If the messages are in HTML, comments or false tags may be woven into the visible message so that the phrase "cheap mortgage" is actually "cheap mortgage" and ordinary text scans will miss the target. More sophisticated text scanning software can shake out invisible elements and then scan the results. But even that approach fails when the spam arrives in the form of a graphic bearing the sender's message. Anti-spam software is not always able to extract the text depicted in a GIF or JPG file. In theory, software could invoke text recognition technology if it found a suspect graphic in a message. In practice, it's not so easily done.

While some e-mail clients can be set to display only plain text messages, thus defeating the spammers who have switched to graphics, users overwhelmingly prefer richly formatted e-mails and won't sacrifice pretty post just to wipe out some spam.

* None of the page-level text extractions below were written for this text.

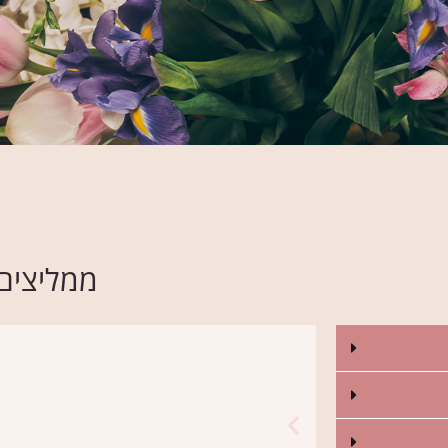
ממליצים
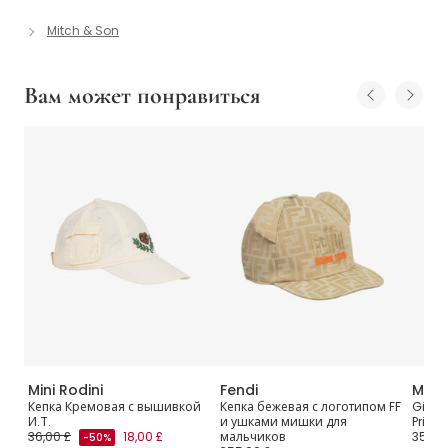
Mitch & Son
Вам может понравиться
Mini Rodini
Fendi
Molo
Кепка Кремовая с вышивкой
Кепка бежевая с логотипом FF
Girls
ear
И.Т.
и ушками мишки для
Print
36,00 £
18,00 £
мальчиков
35,00
-50%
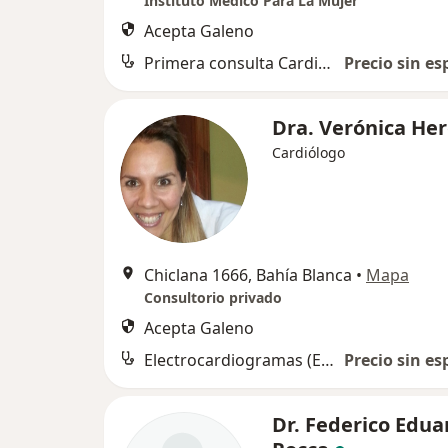
Instituto Médico Para La Mujer
Acepta Galeno
Primera consulta Cardiología
Precio sin es
Dra. Verónica He
Cardiólogo
Chiclana 1666, Bahía Blanca
•
Mapa
Consultorio privado
Acepta Galeno
Electrocardiogramas (EKG)
Precio sin es
Dr. Federico Edua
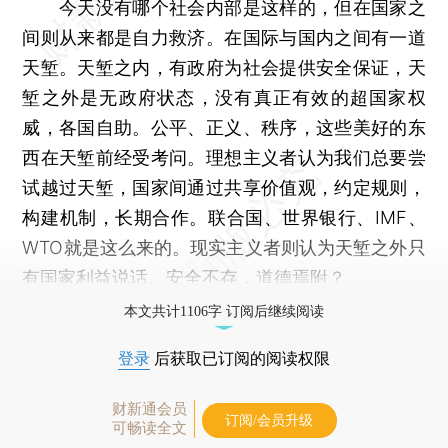
今天没有哪个社会内部是这样的，但在国家之
间则从来都是自力救济。在国际与国内之间有一道
天堑。天堑之内，有政府为社会提供安全保证，天
堑之外是无政府状态，没有真正有效的超国家权
威，各国自助。公平、正义、秩序，这些美好的东
西在天堑前经受考问。理想主义者认为我们总要尝
试越过天堑，国家间通过共享价值观，约定规则，
构建机制，长期合作。联合国、世界银行、IMF、
WTO就是这么来的。现实主义者则认为天堑之外只
有国家利益说话。安全不存，道德焉附？
本文共计1106字 订阅后继续阅读
登录
后获取已订阅的阅读权限
财新通会员
订阅/会员升级
可畅读全文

So, that's one technique you might have to forget about, at least for now. And some of the other anti-spam technologies are not a lot more attractive to many users. Lists of rogue servers often contain inaccuracies, resulting in the loss of legitimate messages. Lists of permitted e-mail sources, used by some individuals and businesses, can be even more of an inconvenience and, of course, they are impossible to use in situations where incoming e-mail from a new customer would be blocked until the customer is added to the permissions.

The best thing that can happen would be for the very economic forces that have so far enriched spammers to impoverish them. If it costs more to send spam than the spammers make selling whatever it is they sell, the spam will stop.

Aware of this, an increasing number of spam recipients are switching from traditional e-mail blocking to e-mail flushing.

At one time, e-mail from known spammers was bounced. This told the spammers their e-mails were being rejected. On the one hand, bouncing probably discouraged some spammers; on the other, bouncing told spammers to change their methods. Flushing unwanted messages without any reaction is more insidious.

The spammers who suffer significant message flushing get lower sales yields because fewer messages reach their targets, making the whole process more expensive. Even savvy spammers that include graphics with links back to their servers (which confirm receipt) suffer when messages are flushed. Even though these relatively sophisticated spammers can monitor message flush rates and attempt to circumvent recipients' message deletion systems, that process can be costly compared to plain old e-mail blasting.

In business situations where the yields and margins are low to begin with, and that probably includes a large portion of the spammers' universe, modest downturns in message delivery rates can make spamming uneconomical. In addition, it adds to the spammers' uncertainty. It is difficult for a spammer to determine whether a poor yield is due to message content, such as an ad that simply does not work, or delivery failure when that failure is silent.

For now, the combination of sophisticated spam detection software, intelligent intervention by e-mail managers and recipients and the use of stealth (rather than overt) blocking is probably the best available solution.

Some of the tools companies can use to block spam are free or cheap, particularly the software that is available in the Linux world.

If you want to try one or another spam reduction technique, options are not hard to find. Such organizations as abuse.net can serve as a starting point. A quick scan of the Web using any of search engines will turn up many more sources of advice, software, and services.

Don't expect to get perfect results. Chances are, the best you can do is to cut back on unwanted e-mail. Some e-mail you'd rather not get will still find you. But, if you work at it (or get your e-mail support people to work at it), you can reduce the torrent of sewage back to a trickle . . . and still use your e-mail address without trepidation.